Tutto ciò ci pone davanti agli occhi quell’unità della Chiesa che è possibile vivere già da oggi. La convivenza ecumenica consiste essenzialmente in uno scambio di doni. Nessuna comunità cristiana è infatti tanto povera da non poter offrire il suo specifico contributo alla più ampia comunità della cristianità. E nessuna comunità cristiana è tanto ricca da non aver bisogno di essere arricchita dalle altre, dato che si tratta di “raccogliere quello che lo Spirito ha seminato” nelle altre comunità cristiane “come un dono anche per noi” [5].

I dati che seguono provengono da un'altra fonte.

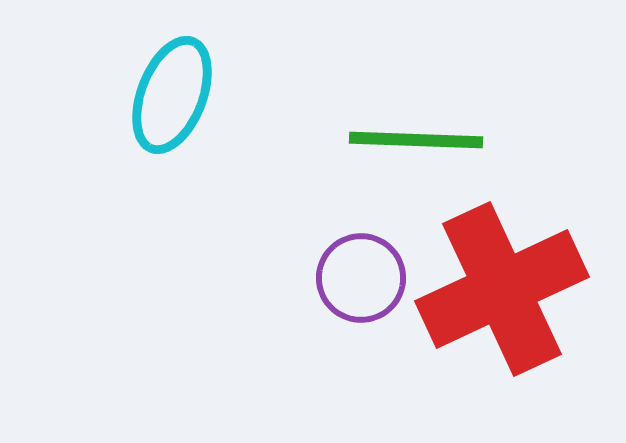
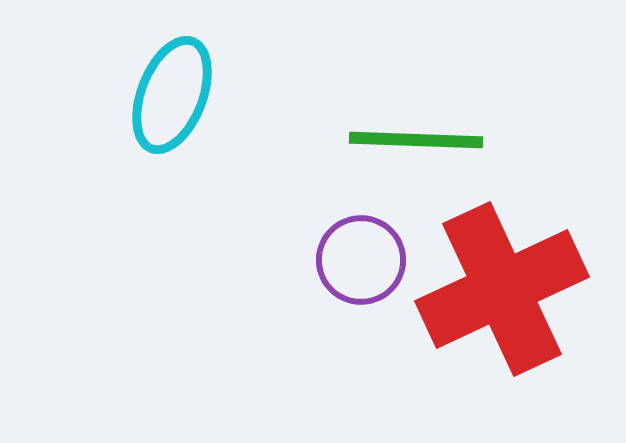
purple circle: moved 18 px up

Tale unità nella diversità la possiamo vivere fin da oggi. Ma lo faremo in modo credibile solo se non ci fermeremo là, accontentandoci di vivere pacificamente gli uni accanto agli altro, ma se ci metteremo insieme in cammino per ritrovare l’unità perduta della Chiesa. Il Pontificio Consiglio per la Promozione dell’Unità dei Cristiani è stato mosso da questa preoccupazione sin dall’inizio. Il suo 60mo anniversario è soprattutto un’occasione di ringraziamento: un ringraziamento rivolto a tutti coloro che hanno lavorato nel Pontificio Consiglio in questi lunghi anni e che hanno dedicato il loro tempo, il loro pensiero e soprattutto la loro vita al servizio dell’unità dei cristiani. Ringraziamo tutti i consultori e i membri delle varie Commissioni che cercano di studiare in una luce nuova e di superare le cause di molte divisioni. Ringraziamo tutti i Pontefici che si sono susseguiti, durante e dopo il Concilio Vaticano Secondo, ognuno dei quali ha avuto un cuore aperto alla causa ecumenica e nel cui mandato ci è concesso lavorare.

Ringraziamo lo Spirito Santo che muove i cuori, affinché si possano aprire alla volontà di Gesù Cristo: che tutti siano una cosa sola. Ora possiamo convogliare tutta la nostra gratitudine in quella grande celebrazione di resa di grazie che è la Santa Eucaristia, in cui ci è già stata data quell’unità così vividamente ritratta nella lettura odierna: “Un solo corpo e un solo spirito, come una sola è la speranza alla quale siete stati chiamati, quella della vostra vocazione; un solo Signore, una sola fede, un solo battesimo. Un solo Dio e Padre di tutti, che è al di sopra di tutti, opera per mezzo di tutti ed è presente in tutti.” Amen.

 

[1] Omelia durante la celebrazione eucaristica in occasione del 60.mo annivesario dell’istituzione del Pontificio Consiglio per la Promozione dell’Unità dei Cristiani nella Cappella del Governatorato il 5 giugno 2020.

[2]  Francesco, Omelia nella Cattedrale cattolica dello Spirito Santo a Istanbul, il 29 novembre 2014.

[3]  Lumen gentium, n. 4.

[4]  Benedetto XVI, Omelia per la celebrazione dei Vespri a conclusione della Settimana di Preghiera per l’Unità dei Cristiani, il 25 gennaio 2006.

[5]  Francesco, Evangelii gaudium, n. 246.